Redevelopment Agency Bids Farewell to Critic

Mildred Weller spent the last decade as the proverbial wrench in the gears of the Community Redevelopment Agency, taking powerful politicians to court, badgering bureaucrats and even reducing one city official to tears.

As president of North Hollywood Concerned Citizens and a member of the Project Area Committee, Weller was the agency's chief critic in North Hollywood, charging it failed to revitalize a community despite spending more than $110 million.

But Weller has fired off her last scathing letter and pounded her last table.

She and her husband, Ed, have sold their North Hollywood office building and packed their marketing business off to what she hopes will be greener pastures in Tucson.

Weller said her disgust with the lack of progress by the agency in staving off the spread of blight in North Hollywood was a key factor in her decision to move out of state.

"The city is totally dysfunctional," Weller said. "I was born in Los Angeles, and I saw a beautiful city turned into a ghetto."

Some North Hollywood civic leaders privately welcome Weller's departure, saying she was an obstructionist.

Others regret her leaving. They say she could be an asset now that the MTA has opened a new subway station and a developer has proposed a major entertainment and office complex.

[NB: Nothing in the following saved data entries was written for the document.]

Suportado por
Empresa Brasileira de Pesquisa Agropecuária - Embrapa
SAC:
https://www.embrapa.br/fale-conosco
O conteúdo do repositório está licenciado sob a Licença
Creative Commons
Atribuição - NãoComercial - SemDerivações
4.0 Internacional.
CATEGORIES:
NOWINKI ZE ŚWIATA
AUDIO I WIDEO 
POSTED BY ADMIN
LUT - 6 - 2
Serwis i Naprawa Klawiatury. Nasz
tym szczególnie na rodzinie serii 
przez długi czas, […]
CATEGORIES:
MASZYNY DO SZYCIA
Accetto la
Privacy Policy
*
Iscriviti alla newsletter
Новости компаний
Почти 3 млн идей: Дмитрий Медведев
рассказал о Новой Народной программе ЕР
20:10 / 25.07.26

"I hope she will come back and visit in two years and be pleasantly surprised," said Loretta Dash, president of the Universal City/North Hollywood Chamber of Commerce.

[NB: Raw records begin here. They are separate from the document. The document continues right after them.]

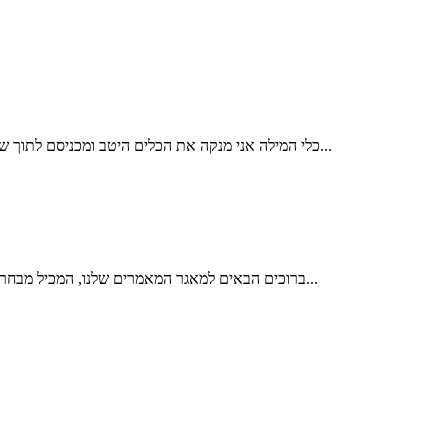
כלי המילה אני מנקה את הכלים היטב ומכניסם לתוך שקית סטרילית. כלי המילה עוברים תהליך עיקור במכשיר אוטוקלב. מכשיר זה משמש לעיקור כלי ניתוח במרפאות כירורגיות ובחדרי ניתוח. לאחר העיקור...
ברוכים הבאים למאגר המאמרים שלנו, המכיל מבחר מאמרים ודברי הגות בנושא ברית המילה. אם ברצונכם להעלות לאתר מאמר משלכם או להמליץ לנו על מאמר שקראתם ואהבתם, אנא לחצו כאן כדי...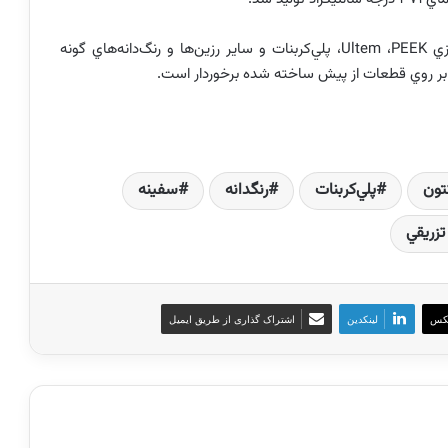
ازي
PEEK
،
Ultem
، پلي‌كربنات و ساير رزين‌ها و رنگ‌دانه‌هاي گونه
 بر روي قطعات از پيش ساخته شده برخوردار است.
كتون
پلي‌كربنات
رنگدانه‌
سفينه
تزريقي
کس
لینکدین
اشتراک گذاری از طریق ایمیل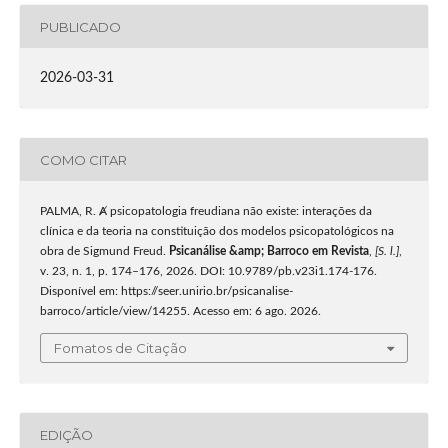
PUBLICADO
2026-03-31
COMO CITAR
PALMA, R. Ⱥ psicopatologia freudiana não existe: interações da
clínica e da teoria na constituição dos modelos psicopatológicos na
obra de Sigmund Freud.
Psicanálise &amp; Barroco em Revista
,
[S. l.]
,
v. 23, n. 1, p. 174–176, 2026. DOI: 10.9789/pb.v23i1.174-176.
Disponível em: https://seer.unirio.br/psicanalise-
barroco/article/view/14255. Acesso em: 6 ago. 2026.
Fomatos de Citação
EDIÇÃO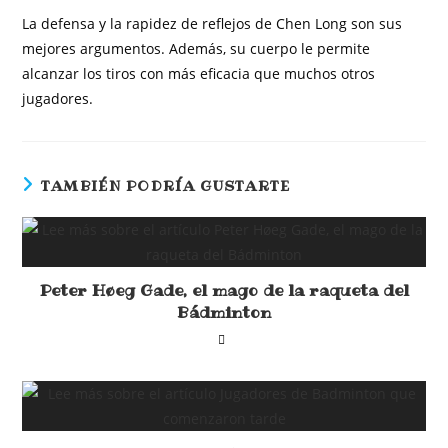
La defensa y la rapidez de reflejos de Chen Long son sus
mejores argumentos. Además, su cuerpo le permite
alcanzar los tiros con más eficacia que muchos otros
jugadores.
TAMBIÉN PODRÍA GUSTARTE
Peter Høeg Gade, el mago de la raqueta del
Bádminton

Dash politely said she and Weller "had different perspectives."

But others said Weller kept the city agency from running roughshod over homeowners and merchants in the area, energizing the community to stand up for its rights.

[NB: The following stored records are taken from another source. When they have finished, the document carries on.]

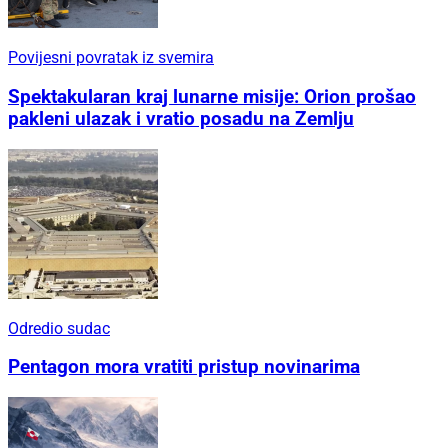
Povijesni povratak iz svemira
Spektakularan kraj lunarne misije: Orion prošao
pakleni ulazak i vratio posadu na Zemlju
Odredio sudac
Pentagon mora vratiti pristup novinarima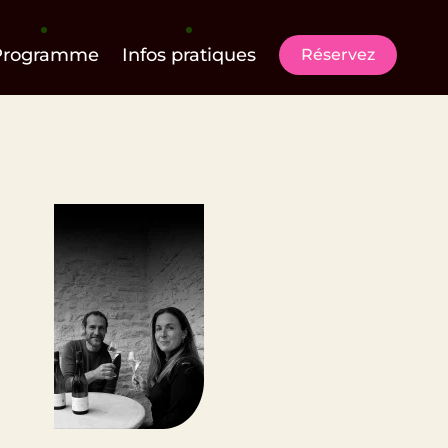
Programme
Infos pratiques
Réservez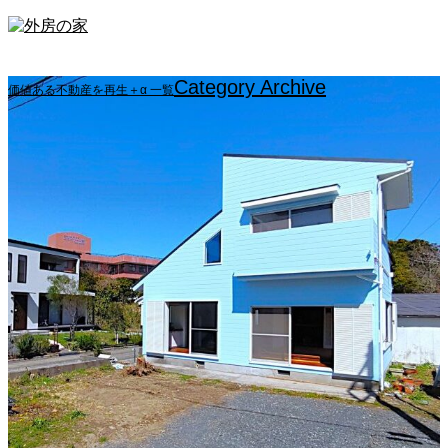
Category Archive
価値ある不動産を再生＋α 一覧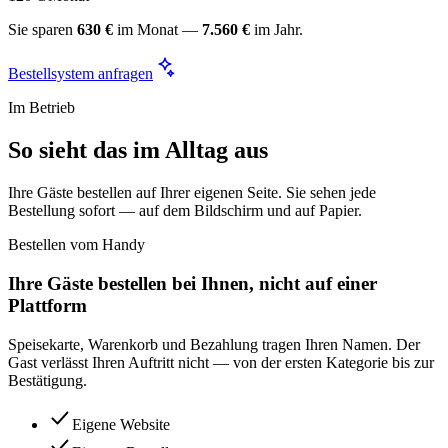
Sie sparen
630 €
im Monat —
7.560 €
im Jahr.
Bestellsystem anfragen
Im Betrieb
So sieht das im Alltag aus
Ihre Gäste bestellen auf Ihrer eigenen Seite. Sie sehen jede
Bestellung sofort — auf dem Bildschirm und auf Papier.
Bestellen vom Handy
Ihre Gäste bestellen bei Ihnen, nicht auf einer
Plattform
Speisekarte, Warenkorb und Bezahlung tragen Ihren Namen. Der
Gast verlässt Ihren Auftritt nicht — von der ersten Kategorie bis zur
Bestätigung.
Eigene Website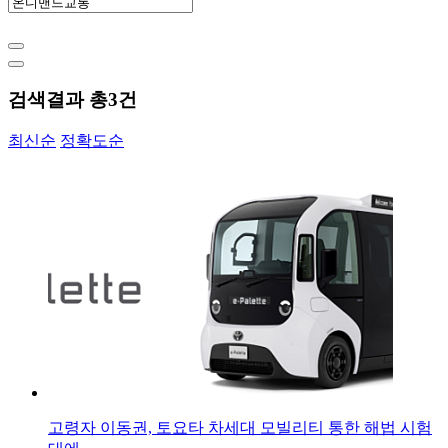
검색결과 총
3
건
최신순
정확도순
고령자 이동권, 토요타 차세대 모빌리티 통한 해법 시험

"She had a tremendous impact," said Glenn Hoiby, who chairs the North Hollywood Project Area Committee, created by the City Council to oversee redevelopment. "She put in hundreds of hours to get people involved in what was going on."

Weller said she feels she served as a check on the CRA's easily misused powers.

"I got them to be more realistic about what they do by exposing their failures," she said.

A stickler for detail, Weller recently turned over to other activists more than 40 boxes of documents she had collected in her decade-long battle against the CRA.

Hoiby has been elected to replace Weller as president of the 40-member North Hollywood Concerned Citizens, and has vowed to keep up the pressure.